Ordem dos Advogados do Brasil cobra 'pleno respeito' às normas da Constituição e afirma que a 'liberdade de imprensa é inegociável'
Entidades e especialistas saíram em defesa da liberdade de expressão e de imprensa, como reação ao desdobramento de inquérito do Supremo Tribunal Federal que investiga supostas ofensas e ameaças a ministros da Corte. À frente da investigação, o ministro Alexandre de Moraes determinou na segunda-feira, 15, à revista Crusoé e ao site O Antagonista a retirada do ar de reportagem que cita o presidente do Supremo, Dias Toffoli. Nesta terça, em nova decisão, Moraes mandou bloquear o acesso a redes sociais de sete investigados de espalhar mensagens com ataques aos ministros. Os sete também foram alvo de operação de busca e apreensão.
Em nota, a Ordem dos Advogados do Brasil (OAB) disse ver com "preocupação" as decisões do Supremo e cobrou "o pleno respeito à Constituição Federal e a defesa da plena liberdade de imprensa e de expressão". "Nenhuma nação pode atingir desenvolvimento civilizatório desejado quando não estão garantidas as liberdades individuais e entre elas a liberdade de imprensa e de opinião, corolário de uma nação que deseja ser democrática e independente", afirma a entidade, que é presidida por Felipe Santa Cruz.
A entidade afirmou na sequência que nenhum risco de dano à imagem de qualquer órgão ou agente público, através de uma imprensa livre, "pode ser maior que o risco de criarmos uma imprensa sem liberdade, pois a censura prévia de conteúdos jornalísticos e dos meios de comunicação já foi há muito tempo afastada do ordenamento jurídico nacional". Ainda em referência à obrigação imposta a Crusoé e O Antagonista, a OAB disse que a "liberdade de imprensa é inegociável".
A reportagem em questão tem como base um documento nos autos da Operação Lava Jato. O empresário Marcelo Odebrecht encaminhou à Polícia Federal informações sobre codinomes citados nos e-mails apreendidos em seu computador, em que afirma que o apelido "amigo do amigo do meu pai" se refere a Toffoli.

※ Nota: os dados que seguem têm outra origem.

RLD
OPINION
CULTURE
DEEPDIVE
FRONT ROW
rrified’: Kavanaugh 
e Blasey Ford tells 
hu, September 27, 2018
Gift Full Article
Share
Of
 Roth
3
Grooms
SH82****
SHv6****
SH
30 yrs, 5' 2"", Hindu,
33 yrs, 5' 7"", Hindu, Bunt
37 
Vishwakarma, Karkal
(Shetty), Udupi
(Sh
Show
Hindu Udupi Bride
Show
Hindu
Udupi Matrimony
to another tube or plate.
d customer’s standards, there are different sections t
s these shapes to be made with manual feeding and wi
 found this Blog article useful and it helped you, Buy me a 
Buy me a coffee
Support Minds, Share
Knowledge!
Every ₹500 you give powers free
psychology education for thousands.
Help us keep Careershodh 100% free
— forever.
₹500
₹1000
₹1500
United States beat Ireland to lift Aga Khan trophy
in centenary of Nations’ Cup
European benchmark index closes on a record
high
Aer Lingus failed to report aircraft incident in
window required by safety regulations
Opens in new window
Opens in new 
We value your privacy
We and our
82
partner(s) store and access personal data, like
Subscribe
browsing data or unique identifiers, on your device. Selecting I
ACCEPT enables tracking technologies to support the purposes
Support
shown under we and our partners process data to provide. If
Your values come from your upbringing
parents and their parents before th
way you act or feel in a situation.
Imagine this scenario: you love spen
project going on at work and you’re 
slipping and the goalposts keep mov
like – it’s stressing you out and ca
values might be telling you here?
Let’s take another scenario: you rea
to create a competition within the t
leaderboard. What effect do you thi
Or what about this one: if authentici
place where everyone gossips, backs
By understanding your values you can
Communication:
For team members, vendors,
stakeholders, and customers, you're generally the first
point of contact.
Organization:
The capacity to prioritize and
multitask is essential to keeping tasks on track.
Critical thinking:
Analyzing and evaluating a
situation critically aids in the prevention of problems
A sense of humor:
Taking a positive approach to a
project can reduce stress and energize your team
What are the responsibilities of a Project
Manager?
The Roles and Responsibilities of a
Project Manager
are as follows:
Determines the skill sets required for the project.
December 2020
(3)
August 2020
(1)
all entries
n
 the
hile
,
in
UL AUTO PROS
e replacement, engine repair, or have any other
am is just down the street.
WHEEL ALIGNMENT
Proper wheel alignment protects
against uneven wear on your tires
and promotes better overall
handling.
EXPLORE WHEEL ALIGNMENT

O inquérito em que foram determinadas as medidas foi aberto por ordem do ministro Dias Toffoli, em 14 de março. Naquela data, houve um contra-ataque do Supremo ao que o ministro considerou como ameaças à segurança e ataques à honra dos integrantes da Corte.
'Paradoxal'
A advogada constitucionalista Vera Chemim classificou a situação como "paradoxal". "O STF veio na contramão do princípio de guardião da Constituição, a partir do momento em que determina por meio de um ministro (Alexandre de Moraes) não só a busca e apreensão em domicílio, como a questão da liberdade de imprensa." Ela lembra que a Constituição garante que é "livre a expressão da atividade intelectual, artística, científica e de comunicação, independentemente de censura ou licença". Chemin afirma ainda que, "justamente em razão dessa garantia de a imprensa poder falar o que quiser, que se trata de uma questão de transparência e interesse público".
Na avaliação do jurista Roberto Dias, professor de direito constitucional da FGV-SP, além da inconstitucionalidade na decisão, a iniciativa vai contra entendimentos importantes do próprio Supremo. Ele ressalta que a Constituição proíbe "toda e qualquer censura de natureza política, ideológica e artística".
Cientista político e professor do Insper, Fernando Schüler viu nas decisões de Moraes uma ameaça à liberdade de imprensa e de expressão. "Caso este procedimento seja mantido, qualquer cidadão ou órgão de imprensa saberá que seu direito de informar ou expressar uma opinião está sujeito à censura previa, a partir da interpretação monocrática e subjetiva de um ministro do Supremo", afirmou ele. "É evidente que isto não se sustenta. Parece que houve um grande equívoco nisso tudo, que logo será corrigido pelo próprio STF."